Slides 11-20: introduce students to one method for accessing an online nucleotide sequence database to retrieve gene sequences. I use the WormBase.org website mainly because of its efficient user interface; it requires fewer steps to get students from the entry webpage to being able to look at gene sequences than human genome websites. Present slides 9-16 first, as an example of how to use the WormBase.org website. These screen shots and presenter notes walk through the process of using WormBase.org to access coding DNA sequence (CDS) entries for genes.

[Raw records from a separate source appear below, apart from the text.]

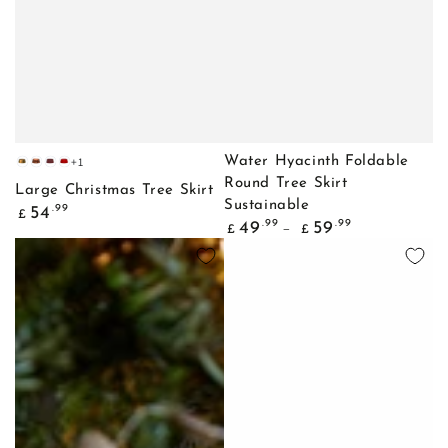
+1
Water Hyacinth Foldable
Gold
Copper
Bordeaux
Red
Round Tree Skirt
Large Christmas Tree Skirt
Sustainable
Regular
.99
54
£
Regular
.99
.99
price
49
59
£
£
price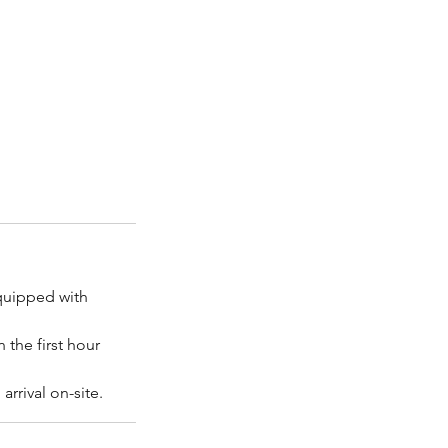
equipped with
 the first hour
rrival on-site.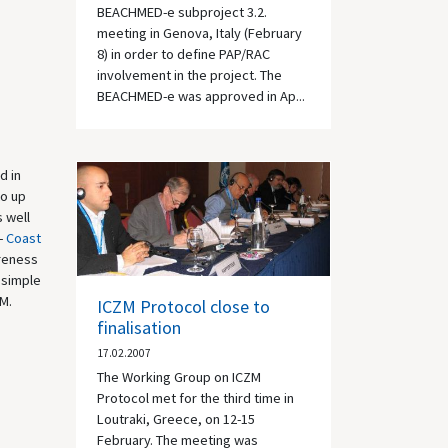
BEACHMED-e subproject 3.2.
meeting in Genova, Italy (February
8) in order to define PAP/RAC
involvement in the project. The
BEACHMED-e was approved in Ap...
d in
to up
s well
 -
Coast
areness
 simple
ZM.
ICZM Protocol close to
finalisation
17.02.2007
The Working Group on ICZM
Protocol met for the third time in
Loutraki, Greece, on 12-15
February. The meeting was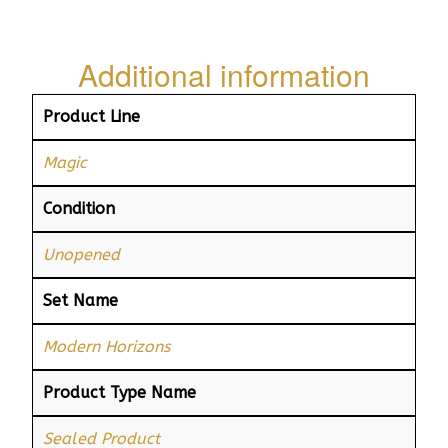
Additional information
Product Line
Magic
Condition
Unopened
Set Name
Modern Horizons
Product Type Name
Sealed Product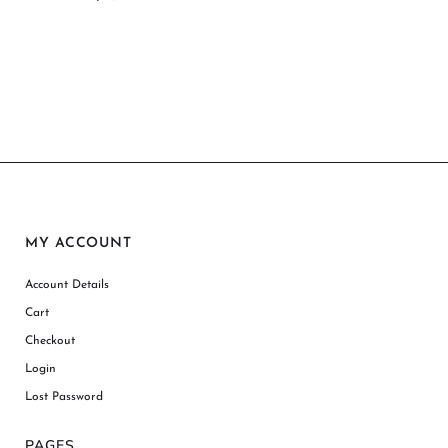
MY ACCOUNT
Account Details
Cart
Checkout
Login
Lost Password
PAGES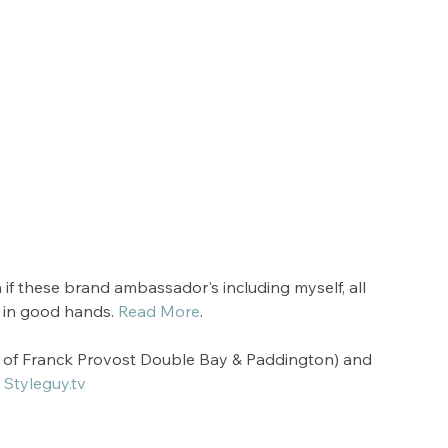
en if these brand ambassador's including myself, all 
 in good hands. 
Read More
.
r of Franck Provost Double Bay & Paddington) and 
 
Styleguy.tv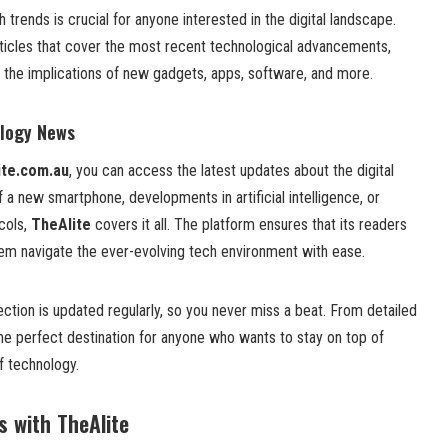
h trends is crucial for anyone interested in the digital landscape.
rticles that cover the most recent technological advancements,
the implications of new gadgets, apps, software, and more.
ology News
ite.com.au
, you can access the latest updates about the digital
f a new smartphone, developments in artificial intelligence, or
cols,
TheAlite
covers it all. The platform ensures that its readers
hem navigate the ever-evolving tech environment with ease.
ction is updated regularly, so you never miss a beat. From detailed
the perfect destination for anyone who wants to stay on top of
f technology.
s with TheAlite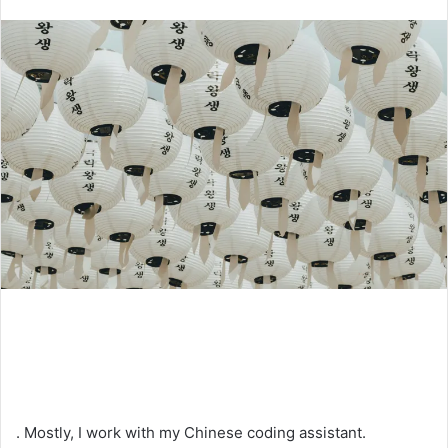
an
email
. Mostly, I work with my Chinese coding assistant.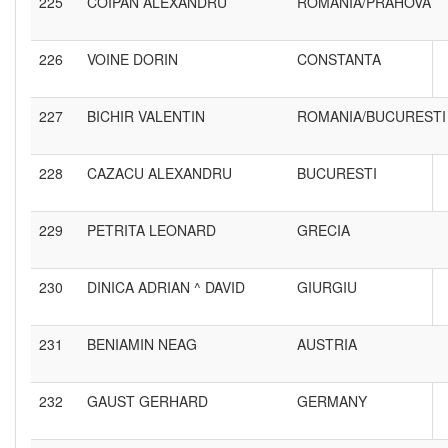
225
COIPAN ALEXANDRU
ROMANIA/PRAHOVA
226
VOINE DORIN
CONSTANTA
227
BICHIR VALENTIN
ROMANIA/BUCURESTI
228
CAZACU ALEXANDRU
BUCURESTI
229
PETRITA LEONARD
GRECIA
230
DINICA ADRIAN ^ DAVID
GIURGIU
231
BENIAMIN NEAG
AUSTRIA
232
GAUST GERHARD
GERMANY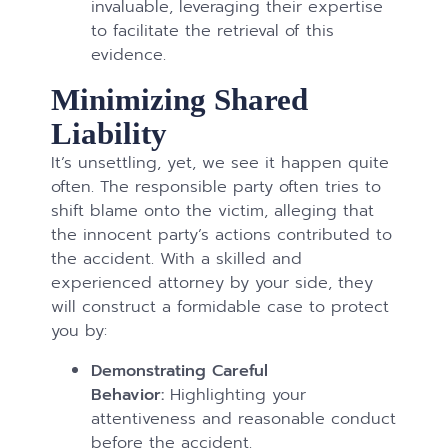
invaluable, leveraging their expertise
to facilitate the retrieval of this
evidence.
Minimizing Shared
Liability
It’s unsettling, yet, we see it happen quite
often. The responsible party often tries to
shift blame onto the victim, alleging that
the innocent party’s actions contributed to
the accident. With a skilled and
experienced attorney by your side, they
will construct a formidable case to protect
you by:
Demonstrating Careful
Behavior:
Highlighting your
attentiveness and reasonable conduct
before the accident.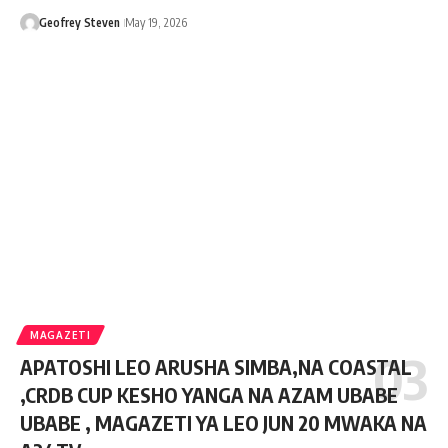
Geofrey Steven
May 19, 2026
MAGAZETI
APATOSHI LEO ARUSHA SIMBA,NA COASTAL
,CRDB CUP KESHO YANGA NA AZAM UBABE
UBABE , MAGAZETI YA LEO JUN 20 MWAKA NA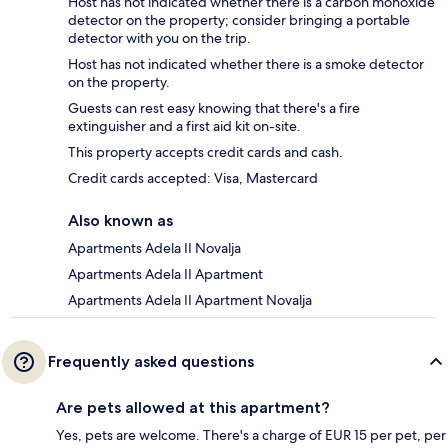
Host has not indicated whether there is a carbon monoxide
detector on the property; consider bringing a portable
detector with you on the trip.
Host has not indicated whether there is a smoke detector
on the property.
Guests can rest easy knowing that there's a fire
extinguisher and a first aid kit on-site.
This property accepts credit cards and cash.
Credit cards accepted: Visa, Mastercard
Also known as
Apartments Adela II Novalja
Apartments Adela II Apartment
Apartments Adela II Apartment Novalja
Frequently asked questions
Are pets allowed at this apartment?
Yes, pets are welcome. There's a charge of EUR 15 per pet, per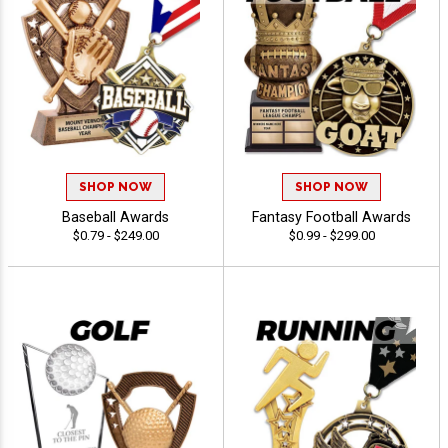
SHOP NOW
SHOP NOW
Baseball Awards
Fantasy Football Awards
$0.79 - $249.00
$0.99 - $299.00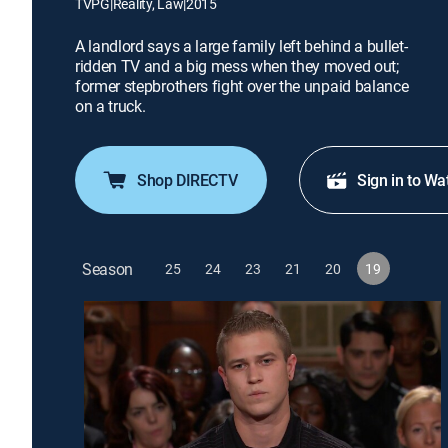
TVPG
|
Reality, Law
|
2015
A landlord says a large family left behind a bullet-
ridden TV and a big mess when they moved out;
former stepbrothers fight over the unpaid balance
on a truck.
Shop DIRECTV
Sign in to Wa
Season
25
24
23
21
20
19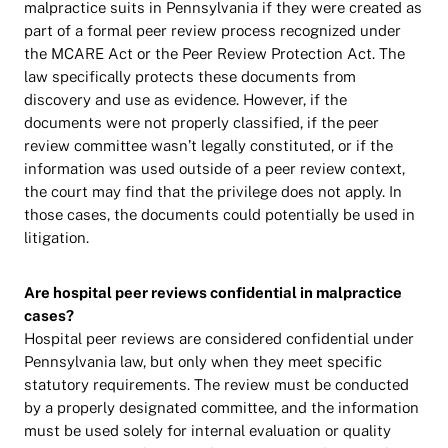
malpractice suits in Pennsylvania if they were created as
part of a formal peer review process recognized under
the MCARE Act or the Peer Review Protection Act. The
law specifically protects these documents from
discovery and use as evidence. However, if the
documents were not properly classified, if the peer
review committee wasn’t legally constituted, or if the
information was used outside of a peer review context,
the court may find that the privilege does not apply. In
those cases, the documents could potentially be used in
litigation.
Are hospital peer reviews confidential in malpractice
cases?
Hospital peer reviews are considered confidential under
Pennsylvania law, but only when they meet specific
statutory requirements. The review must be conducted
by a properly designated committee, and the information
must be used solely for internal evaluation or quality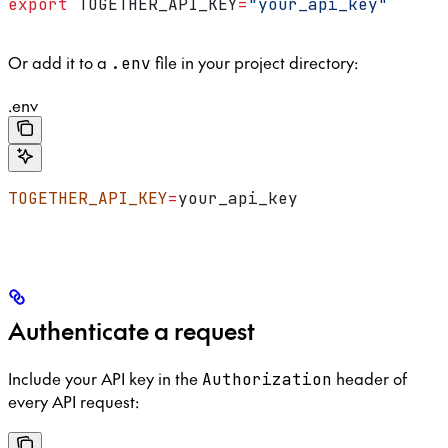
export
 TOGETHER_API_KEY
=
"your_api_key"
Or add it to a
file in your project directory:
.env
.env
TOGETHER_API_KEY
=
your_api_key
Authenticate a request
Include your API key in the
header of
Authorization
every API request: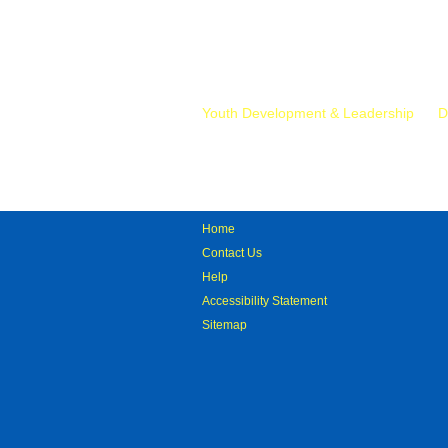
Mr.
Youth Development & Leadership
D
Home
Contact Us
Help
Accessibility Statement
Sitemap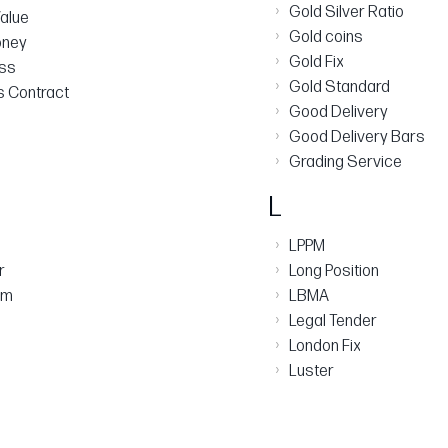
›
Gold Silver Ratio
alue
›
Gold coins
oney
›
Gold Fix
ess
›
Gold Standard
s Contract​
›
Good Delivery
›
Good Delivery Bars
›
Grading Service
L
›
LPPM
›
r
Long Position
›
am
LBMA
›
Legal Tender
›
London Fix
›
Luster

Not only is WormBase efficient to use, but I also use this opportunity to discuss with students the use of model organisms in science. WormBase.org was created to share information about the nematode Caenorhabditis elegans. This species of worm is studied by thousands of scientists around the world, in fields like development, genetics, neurobiology, behavior, pharmacology, and molecular biology. It has the same key traits as other model species, like a small physical size (about 1 mm per adult), simple and inexpensive husbandry, large numbers of offspring (a single hermaphrodite, one of the two sexes in this species, can produce over 200 offspring over its roughly two week lifespan), and a completely sequenced genome. The genome is much smaller than the human genome, and contains fewer genes, but many of the genes in C. elegans have homologs in humans. Thus, by studying C. elegans, we have learned quite a bit about genetics that is directly applicable to humans.

At the end of the WormBase Exercise, each student should have obtained the CDS of the gene he or she has chosen to use. From slide 18, tell the students that, before you release them for about ten minutes to access the WormBase.org website and retrieve a gene sequence, you will first show them one way to find gene names for performing the sequence database query (slides 19 and 20). Students can also enter search terms in the WormBase search window to find genes related to those terms (e.g. "neuron," "paralysis," "sleep." Then release the students to obtain a CDS and display slide 21, which summarizes the workflow you just walked them through, while they complete this exercise. Genes that have been used include daf-1, which is involved in chemosensation, egl-2, which is involved in egg-laying defects in nematodes, and unc-3, which has neuronal function. Some students might happen to select noncoding genes (such as rRNA and tRNA genes). If this occurs, you should gently suggest that the student pick a protein-coding gene, as this is essential for this Lesson. Some genes (of the thousands in the C. elegans genome) that could be useful to suggest to any students who have issues with selecting a gene include sxl-1, tra-1, tra-2, fem-1, fem-2, fem-3, for example.



Slide 23: now that each student has identified a CDS to analyze, students should again form groups of three to four and then discuss how to efficiently determine the number of nucleotides and the nucleotide frequencies in the CDS. Allow students about ten minutes to explore options, then suggest that they use the "Find/Replace" tool of their favorite text editor or word processing program to find the number of instances of each of the nucleotides. No group should initially resort to counting by hand. If they do, set them onto the idea that they should be able to devise a much more efficient approach.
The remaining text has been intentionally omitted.